What you are asked to do — Check every line of the material below for the string "para", and return the ones that have it.

Dataset content —
Start of Block
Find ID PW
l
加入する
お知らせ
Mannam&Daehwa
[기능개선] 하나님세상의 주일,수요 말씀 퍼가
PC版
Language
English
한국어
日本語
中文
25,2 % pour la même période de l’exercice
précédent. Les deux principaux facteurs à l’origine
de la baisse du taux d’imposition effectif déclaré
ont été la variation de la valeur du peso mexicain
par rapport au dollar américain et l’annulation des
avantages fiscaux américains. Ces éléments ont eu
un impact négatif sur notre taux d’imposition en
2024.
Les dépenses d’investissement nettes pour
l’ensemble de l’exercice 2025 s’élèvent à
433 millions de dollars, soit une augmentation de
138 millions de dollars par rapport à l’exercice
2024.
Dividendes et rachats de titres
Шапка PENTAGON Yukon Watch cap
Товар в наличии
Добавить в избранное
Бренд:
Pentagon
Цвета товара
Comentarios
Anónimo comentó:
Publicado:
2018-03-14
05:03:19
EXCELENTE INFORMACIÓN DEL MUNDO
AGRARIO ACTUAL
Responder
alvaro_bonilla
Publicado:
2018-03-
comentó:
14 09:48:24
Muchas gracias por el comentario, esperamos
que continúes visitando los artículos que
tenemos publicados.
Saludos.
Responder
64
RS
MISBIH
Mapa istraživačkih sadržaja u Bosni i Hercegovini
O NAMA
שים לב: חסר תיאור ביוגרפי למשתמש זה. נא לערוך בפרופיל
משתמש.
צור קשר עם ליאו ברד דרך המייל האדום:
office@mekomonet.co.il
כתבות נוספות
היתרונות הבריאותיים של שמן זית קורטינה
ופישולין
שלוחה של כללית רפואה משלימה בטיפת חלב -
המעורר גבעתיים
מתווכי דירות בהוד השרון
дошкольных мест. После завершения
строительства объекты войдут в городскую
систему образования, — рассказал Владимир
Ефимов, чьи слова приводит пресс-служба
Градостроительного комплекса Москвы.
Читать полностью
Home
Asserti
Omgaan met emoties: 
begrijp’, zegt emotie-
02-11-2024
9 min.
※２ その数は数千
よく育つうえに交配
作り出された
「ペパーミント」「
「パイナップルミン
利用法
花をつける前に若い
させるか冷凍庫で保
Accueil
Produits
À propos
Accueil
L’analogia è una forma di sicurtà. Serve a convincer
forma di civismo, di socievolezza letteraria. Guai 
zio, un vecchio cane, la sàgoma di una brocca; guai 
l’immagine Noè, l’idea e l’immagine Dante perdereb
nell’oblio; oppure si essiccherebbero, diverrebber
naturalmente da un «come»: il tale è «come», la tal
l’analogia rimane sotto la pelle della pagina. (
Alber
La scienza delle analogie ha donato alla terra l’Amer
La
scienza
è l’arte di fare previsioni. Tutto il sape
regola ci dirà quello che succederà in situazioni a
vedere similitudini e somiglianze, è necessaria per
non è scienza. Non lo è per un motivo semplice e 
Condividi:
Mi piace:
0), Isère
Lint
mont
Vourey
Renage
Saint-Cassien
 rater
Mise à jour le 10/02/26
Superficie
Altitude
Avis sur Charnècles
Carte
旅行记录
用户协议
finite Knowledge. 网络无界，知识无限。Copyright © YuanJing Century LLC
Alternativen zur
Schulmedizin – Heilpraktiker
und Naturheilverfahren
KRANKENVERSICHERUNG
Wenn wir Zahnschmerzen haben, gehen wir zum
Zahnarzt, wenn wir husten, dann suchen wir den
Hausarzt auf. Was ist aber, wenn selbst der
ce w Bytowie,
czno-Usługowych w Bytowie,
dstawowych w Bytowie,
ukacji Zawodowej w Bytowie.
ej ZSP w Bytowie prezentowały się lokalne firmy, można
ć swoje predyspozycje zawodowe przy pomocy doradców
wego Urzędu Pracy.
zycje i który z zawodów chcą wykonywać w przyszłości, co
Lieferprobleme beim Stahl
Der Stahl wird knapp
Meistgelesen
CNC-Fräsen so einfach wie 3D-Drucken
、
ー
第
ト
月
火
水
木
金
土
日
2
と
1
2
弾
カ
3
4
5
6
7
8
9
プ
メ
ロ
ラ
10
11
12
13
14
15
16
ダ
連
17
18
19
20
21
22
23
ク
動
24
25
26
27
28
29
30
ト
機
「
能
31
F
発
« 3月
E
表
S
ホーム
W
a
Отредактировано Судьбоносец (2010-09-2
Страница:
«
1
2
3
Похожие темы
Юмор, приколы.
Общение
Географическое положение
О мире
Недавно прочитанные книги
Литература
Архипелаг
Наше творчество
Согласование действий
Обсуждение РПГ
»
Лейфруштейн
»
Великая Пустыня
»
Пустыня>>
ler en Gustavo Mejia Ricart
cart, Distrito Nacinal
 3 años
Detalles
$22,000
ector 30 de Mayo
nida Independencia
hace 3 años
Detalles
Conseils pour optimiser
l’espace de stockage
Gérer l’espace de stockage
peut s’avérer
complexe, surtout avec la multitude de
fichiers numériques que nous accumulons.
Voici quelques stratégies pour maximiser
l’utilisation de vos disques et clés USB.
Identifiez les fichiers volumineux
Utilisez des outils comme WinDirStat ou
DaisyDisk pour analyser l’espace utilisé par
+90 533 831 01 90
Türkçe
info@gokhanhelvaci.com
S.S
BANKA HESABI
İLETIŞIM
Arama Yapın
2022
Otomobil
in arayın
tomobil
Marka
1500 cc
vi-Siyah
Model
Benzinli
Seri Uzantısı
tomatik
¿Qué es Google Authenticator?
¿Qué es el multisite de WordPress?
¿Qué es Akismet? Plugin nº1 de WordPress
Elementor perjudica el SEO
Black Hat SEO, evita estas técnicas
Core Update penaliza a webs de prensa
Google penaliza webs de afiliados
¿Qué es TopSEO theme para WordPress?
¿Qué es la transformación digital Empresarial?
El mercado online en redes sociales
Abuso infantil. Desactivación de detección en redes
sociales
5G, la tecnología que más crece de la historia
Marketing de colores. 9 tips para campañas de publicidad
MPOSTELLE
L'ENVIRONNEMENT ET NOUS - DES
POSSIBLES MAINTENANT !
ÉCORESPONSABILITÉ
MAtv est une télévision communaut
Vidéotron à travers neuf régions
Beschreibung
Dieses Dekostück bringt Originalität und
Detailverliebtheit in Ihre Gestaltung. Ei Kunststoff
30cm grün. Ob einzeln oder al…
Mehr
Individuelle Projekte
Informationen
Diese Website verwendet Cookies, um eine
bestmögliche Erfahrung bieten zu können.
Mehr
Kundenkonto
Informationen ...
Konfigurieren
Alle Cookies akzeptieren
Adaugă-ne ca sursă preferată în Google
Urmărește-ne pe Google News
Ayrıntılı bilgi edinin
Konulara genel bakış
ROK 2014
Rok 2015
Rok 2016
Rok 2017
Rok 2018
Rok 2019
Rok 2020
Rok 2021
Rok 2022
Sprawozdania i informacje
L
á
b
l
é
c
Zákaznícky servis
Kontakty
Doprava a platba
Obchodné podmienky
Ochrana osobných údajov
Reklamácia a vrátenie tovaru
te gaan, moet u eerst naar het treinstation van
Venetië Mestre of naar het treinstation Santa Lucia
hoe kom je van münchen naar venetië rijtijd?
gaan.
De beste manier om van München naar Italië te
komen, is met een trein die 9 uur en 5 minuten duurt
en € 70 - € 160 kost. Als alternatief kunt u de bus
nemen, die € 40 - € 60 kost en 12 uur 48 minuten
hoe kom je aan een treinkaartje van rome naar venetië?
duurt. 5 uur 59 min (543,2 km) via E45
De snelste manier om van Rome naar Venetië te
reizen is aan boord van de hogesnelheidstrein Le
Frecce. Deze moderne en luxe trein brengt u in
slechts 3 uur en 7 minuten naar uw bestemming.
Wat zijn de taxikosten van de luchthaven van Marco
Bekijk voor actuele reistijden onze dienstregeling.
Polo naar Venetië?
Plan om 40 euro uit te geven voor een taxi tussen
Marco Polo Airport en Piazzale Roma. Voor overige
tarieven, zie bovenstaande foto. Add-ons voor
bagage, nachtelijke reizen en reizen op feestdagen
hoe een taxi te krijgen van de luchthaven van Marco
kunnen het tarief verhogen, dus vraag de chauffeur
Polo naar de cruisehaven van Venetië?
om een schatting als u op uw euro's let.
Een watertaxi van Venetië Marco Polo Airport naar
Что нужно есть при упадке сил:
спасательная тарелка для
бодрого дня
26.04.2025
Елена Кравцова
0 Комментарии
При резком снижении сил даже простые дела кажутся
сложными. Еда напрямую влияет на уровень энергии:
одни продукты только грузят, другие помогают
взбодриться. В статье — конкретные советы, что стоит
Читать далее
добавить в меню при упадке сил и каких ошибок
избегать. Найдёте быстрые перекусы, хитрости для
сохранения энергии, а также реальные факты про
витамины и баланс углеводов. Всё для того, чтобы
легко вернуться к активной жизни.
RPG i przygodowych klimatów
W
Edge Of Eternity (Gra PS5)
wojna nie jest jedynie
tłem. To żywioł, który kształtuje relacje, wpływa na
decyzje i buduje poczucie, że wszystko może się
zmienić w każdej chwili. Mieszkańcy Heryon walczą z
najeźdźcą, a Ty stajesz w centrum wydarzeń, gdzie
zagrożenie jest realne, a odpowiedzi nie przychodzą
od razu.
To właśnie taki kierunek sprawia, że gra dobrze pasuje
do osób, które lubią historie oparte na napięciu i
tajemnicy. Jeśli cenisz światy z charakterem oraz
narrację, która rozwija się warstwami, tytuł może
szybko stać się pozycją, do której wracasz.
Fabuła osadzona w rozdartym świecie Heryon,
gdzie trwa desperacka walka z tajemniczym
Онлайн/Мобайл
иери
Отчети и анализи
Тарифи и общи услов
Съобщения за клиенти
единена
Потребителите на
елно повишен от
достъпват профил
End of Block
Answer to this task —
¿Qué es TopSEO theme para WordPress?
Marketing de colores. 9 tips para campañas de publicidad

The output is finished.